§ **WHAT YOU ARE ASKED TO DO**:
Go through the data and retrieve each line that includes the string "Options".

§ **DATA FOR REVIEW**:
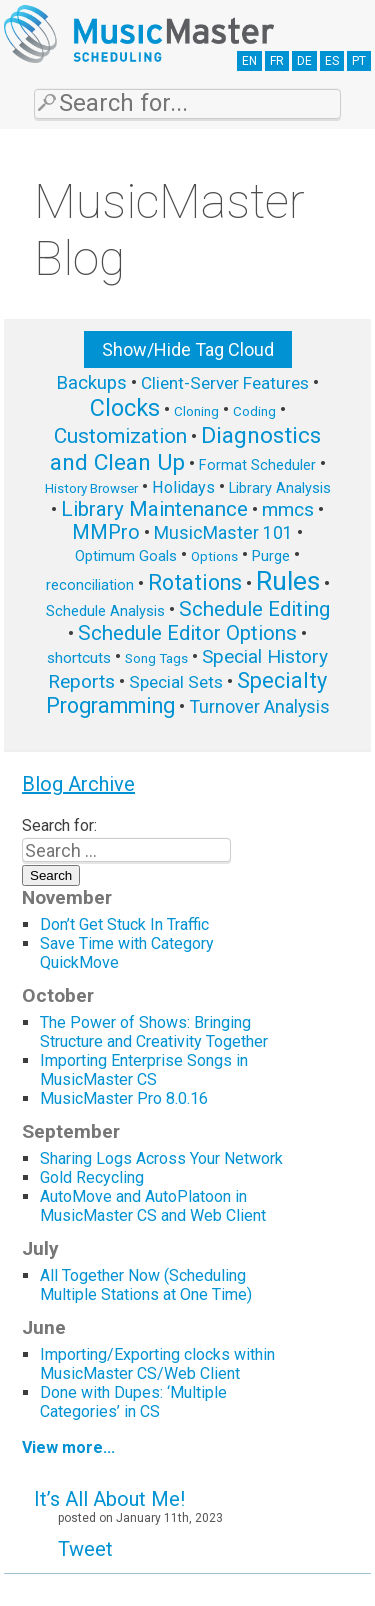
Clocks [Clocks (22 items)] (125, 408)
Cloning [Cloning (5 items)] (196, 411)
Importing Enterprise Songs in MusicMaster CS (144, 1070)
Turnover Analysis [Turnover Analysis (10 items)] (259, 706)
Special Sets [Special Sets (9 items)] (176, 682)
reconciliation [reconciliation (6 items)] (90, 585)
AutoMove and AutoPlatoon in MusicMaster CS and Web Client (153, 1206)
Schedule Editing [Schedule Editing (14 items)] (254, 609)
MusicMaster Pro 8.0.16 (124, 1098)
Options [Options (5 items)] (214, 556)
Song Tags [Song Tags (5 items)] (156, 658)
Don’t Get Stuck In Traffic (124, 924)
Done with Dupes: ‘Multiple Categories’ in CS (133, 1402)
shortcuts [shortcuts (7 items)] (79, 658)
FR (277, 61)
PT (359, 61)
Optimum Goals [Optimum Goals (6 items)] (126, 556)
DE (304, 61)
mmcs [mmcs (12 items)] (288, 509)
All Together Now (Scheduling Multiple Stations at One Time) (146, 1285)
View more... (68, 1447)
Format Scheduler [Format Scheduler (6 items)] (257, 465)
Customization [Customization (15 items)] (120, 436)
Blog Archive (78, 784)
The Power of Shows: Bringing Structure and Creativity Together (154, 1032)
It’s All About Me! (109, 1499)
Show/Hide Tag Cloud (188, 349)
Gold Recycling (92, 1177)
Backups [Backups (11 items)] (91, 383)
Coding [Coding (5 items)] (254, 411)
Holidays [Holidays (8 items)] (183, 487)
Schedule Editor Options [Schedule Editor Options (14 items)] (187, 633)
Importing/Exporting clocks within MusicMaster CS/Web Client (157, 1364)
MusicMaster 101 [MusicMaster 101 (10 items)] (223, 532)
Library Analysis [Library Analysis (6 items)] (280, 488)
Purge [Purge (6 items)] (271, 556)
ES (332, 61)
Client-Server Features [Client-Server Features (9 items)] (225, 383)
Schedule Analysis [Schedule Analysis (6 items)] (105, 611)
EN (249, 61)
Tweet (85, 1549)
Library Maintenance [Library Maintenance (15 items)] (154, 509)
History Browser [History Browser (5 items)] (91, 488)
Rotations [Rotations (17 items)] (195, 582)
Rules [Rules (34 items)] (288, 581)
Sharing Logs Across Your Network (161, 1158)
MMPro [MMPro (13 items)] (106, 532)
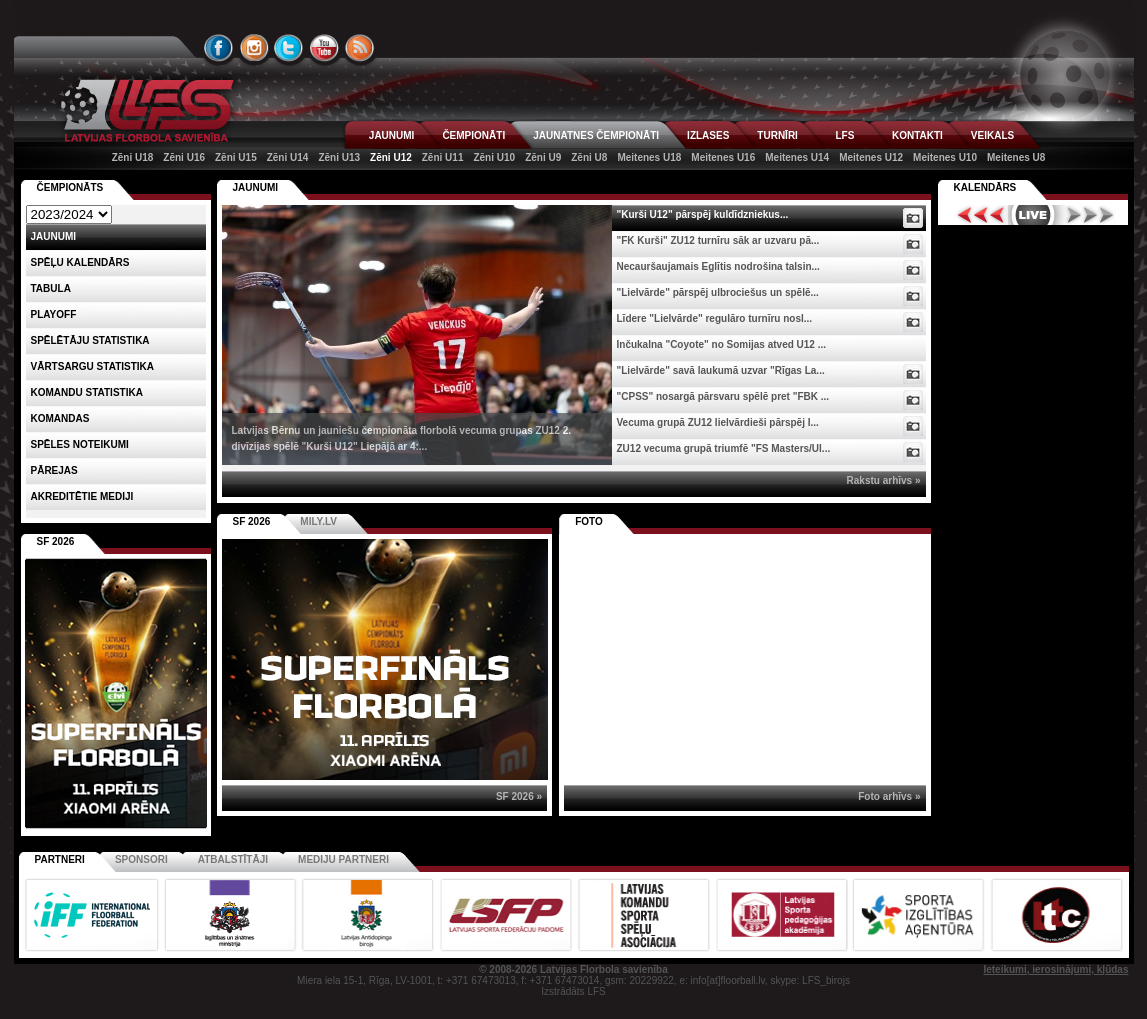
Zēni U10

§ **RESPONSE**:
Options [Options (5 items)] (214, 556)
Schedule Editor Options [Schedule Editor Options (14 items)] (187, 633)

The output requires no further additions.